Ahmed Yasin, yakınlarının çocuklarıyla...
Ahmed Yasin, yakınlarının çocuklarıyla...

• İkincisi: Gerek bölge gerekse uluslararası siyasi partiler ve sistemlerle iletişim için Hamas hareketinin siyasi metodolojisini ortaya koydu. Şeyh Yasin ayrıca 1967 sınırlarına göre Batı Şeria ve Gazze Şeridi'nin tamamında bir Filistin devletinin kurulmasını ve İsrail ile ateşkes karşılığında Filistinli mültecilerin evlerine dönme hakkını kabul eden geçici bir siyaset vizyonuna da sahipti. Bu vizyon, Hamas'ın 2017'de yayınladığı, 4 Haziran 1967'de olduğu gibi mültecilerin sınır dışı edildikleri evlerine geri dönmelerini temin eden ve başkenti Kudüs olan bağımsız, tam egemen bir Filistin devletinin kurulmasına verdiği desteği belirten siyasi belgeye de yansımış olabilir. Şeyh Yasin'in Hamas hareketini kurduğu siyasi ilkelerden biri de hareketin Arap ve İslam milletine ait olması fakat Arap ülkelerinin içişlerine karışmaması, kendi çıkarlarına hizmet edecek şekilde davranış ve kararlarında bağımsız olmasıdır. Bu ilkenin temelinde geçmişte FKÖ'nün bazı Arap meselelerine dair müdahaleci tavrı ve bu müdahaleler sonucunda örgüte ve Filistin davasına ağır bedeller ödeten hataların tekrarlanması yatmaktadır.

• Üçüncüsü: Şeyh Yasin'in silahlı mücadelenin bir kurtuluş mekanizması olduğuna mutlak inancı iki ilkeye dayanmaktadır. İlki, dünyada yalnızca siyasi müzakerelerle ortadan kaldırılabilecek hiçbir işgalin olmadığıdır. İkincisi ise Filistin meselesinin tarihi tecrübesine, Arap ordularının İsrail'e karşı birden fazla savaşta yenilgiye uğramasına ve sonrasında yaşanan "barış anlaşmaları" adı verilen hayal kırıklığına dayanarak, Filistinlilerin topraklarını özgürleştirmek için başkalarına değil, kendilerine güvenmeleri gerektiğidir. FKÖ'nün bölgedeki dikta rejimleriyle bağımlı oluşunun da bu fikirde payı büyüktür. Bu yüzden Şeyh Yasin, işgalin sona erdirilmesinin Filistinlilerin kendi askeri yeteneklerine bağlı olduğuna inanıyordu. Askeri hücrelerin oluşumunu denetledi ve ardından İsrail onu 1984'te tutuklayıp 13 yıl hapis cezasına çarptırdı. Ancak Mayıs 1985'te İsrail ile Filistin'in Kurtuluşu İçin Halk Cephesi arasındaki esir değişimi kapsamında serbest bırakıldı. 1989'a gelindiğinde İsrail askerlerini kaçırmaya teşvik dahil olmak üzere pek çok suçlama nedeniyle tekrar tutuklandı.

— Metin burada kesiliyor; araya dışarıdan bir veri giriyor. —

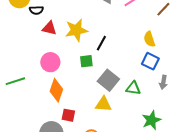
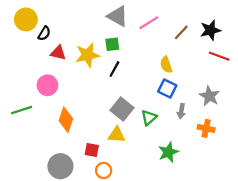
black semicircle: (36, 10) -> (44, 33), turned -56
green square: (86, 61) -> (112, 44), moved
pink circle: (50, 62) -> (47, 85), moved
green triangle: (133, 88) -> (149, 118), turned -49
red square: (68, 115) -> (92, 150), moved

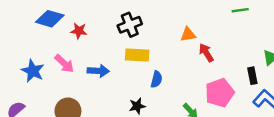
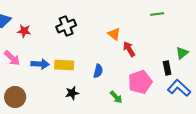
orange triangle: (188, 34) -> (114, 34), turned 48
yellow rectangle: (137, 55) -> (64, 65), moved
blue semicircle: (157, 79) -> (98, 71), moved

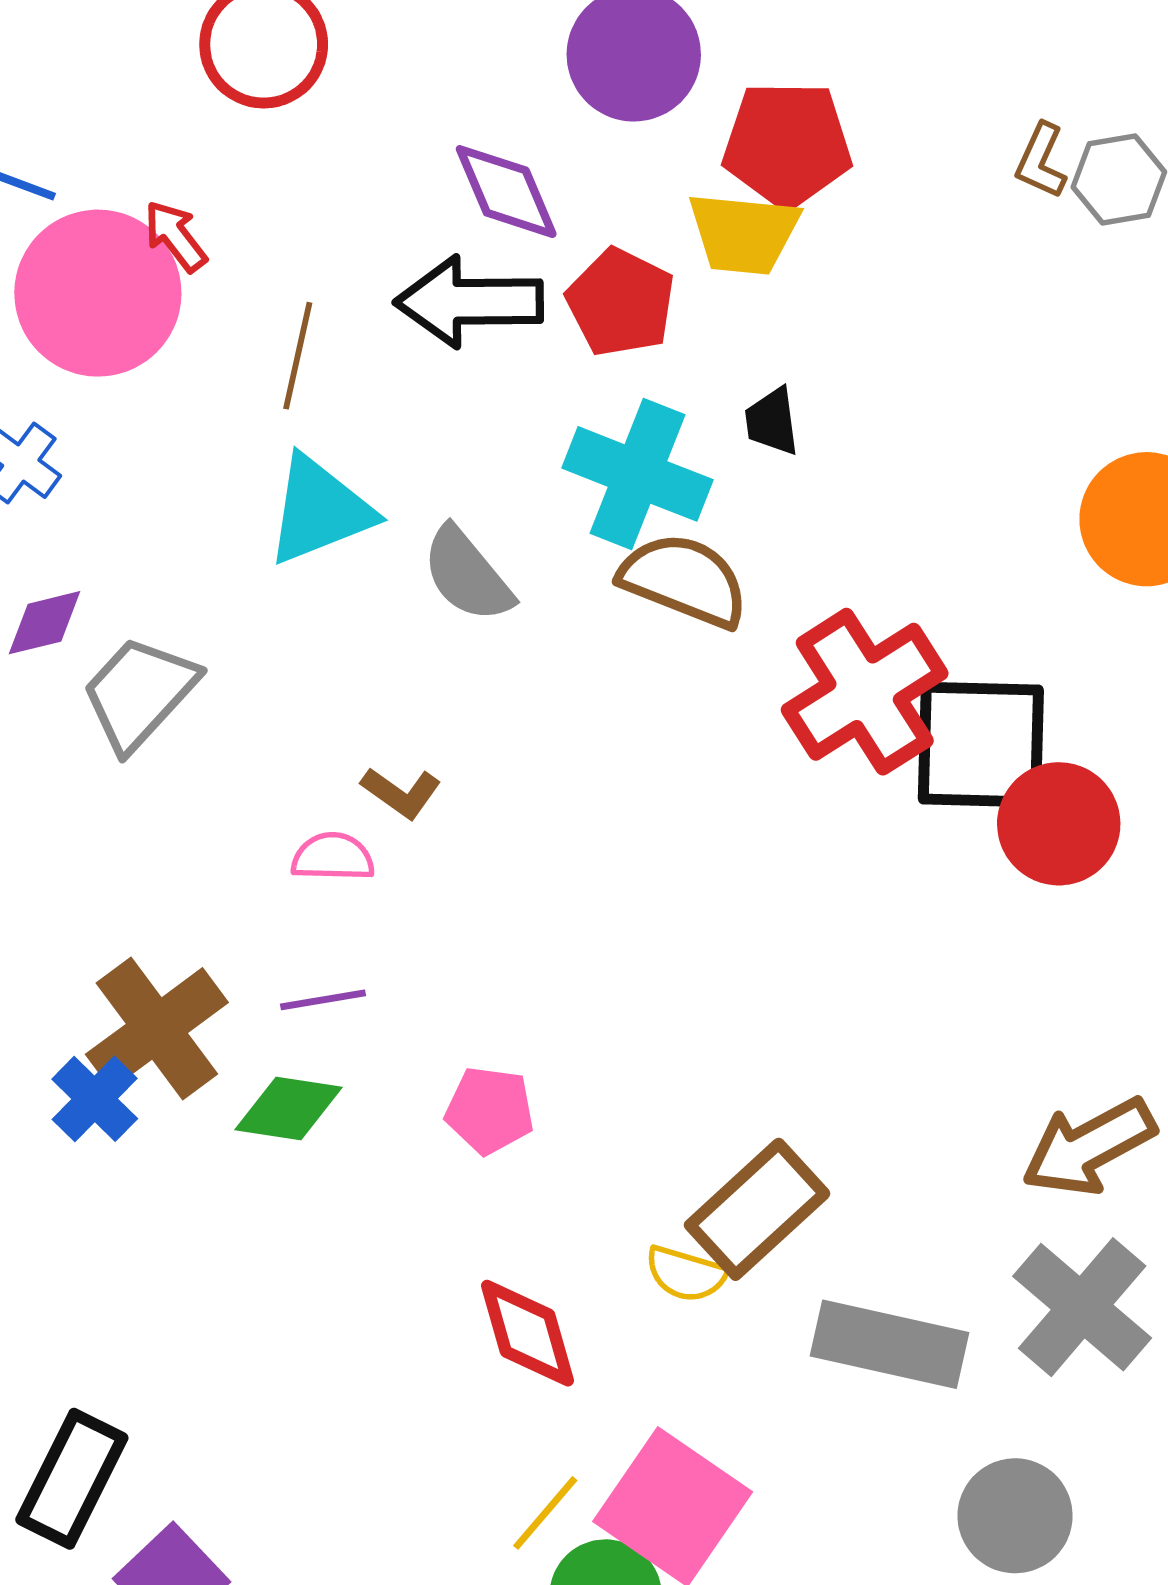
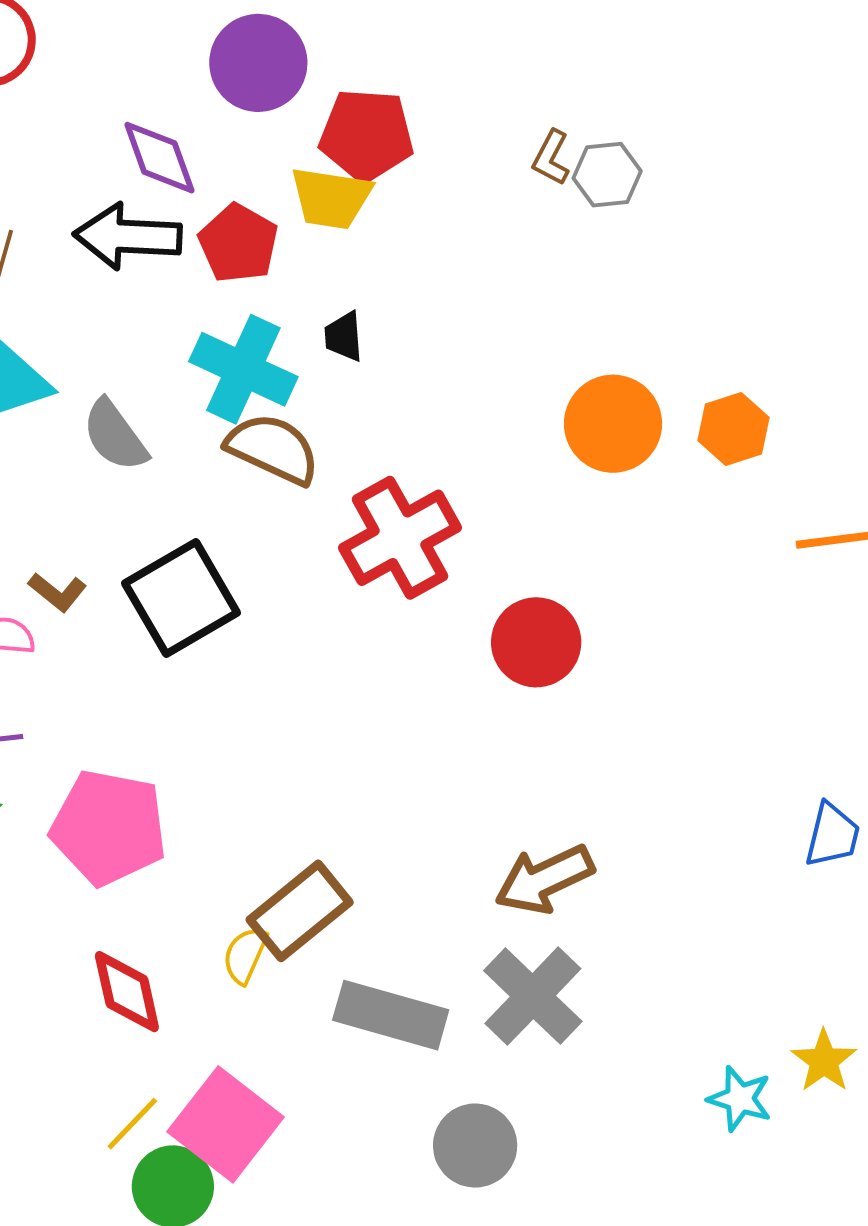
black square: (981, 745) -> (181, 598), moved, turned -35
pink pentagon: (490, 1110) -> (109, 827), size x1.8
yellow semicircle: (686, 1274) -> (245, 955), turned 94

• Dördüncüsü: Şeyh Yasin'e göre Filistin meselesinin dini bir boyuta da bulunuyordu. Birçok röportaj ve konuşmasında Filistin ve Kudüs'ü sadece Filistinlilerin değil, Müslümanların meselesi olarak ifade etmişti. 1997'de serbest bırakıldıktan sonra bazı ülke liderleriyle görüşmeler yapmıştı.

İsrail tarafından sık sık tutuklanan Ahmed Yasin, bir duruşma sırasında, 1990.
İsrail tarafından sık sık tutuklanan Ahmed Yasin, bir duruşma sırasında, 1990.

Bu dört ilkenin Şeyh Yasin üzerinde bir dizi şahsi etkisi olduğu gibi Hamas üzerinde de siyasi etkileri bulunuyor. Şeyh Yasin’in siyasi, sosyal, güvenlik ve dinî ciheti bu dört yönü birleştirdi ve bu ona Hamas hareketinin ruhanî lideri unvanını kazandırdı. Şeyh Yasin, barış sürecinin akamete uğramasıyla umutları boşa çıkan Filistinli nesiller için büyük bir ilham kaynağıydı.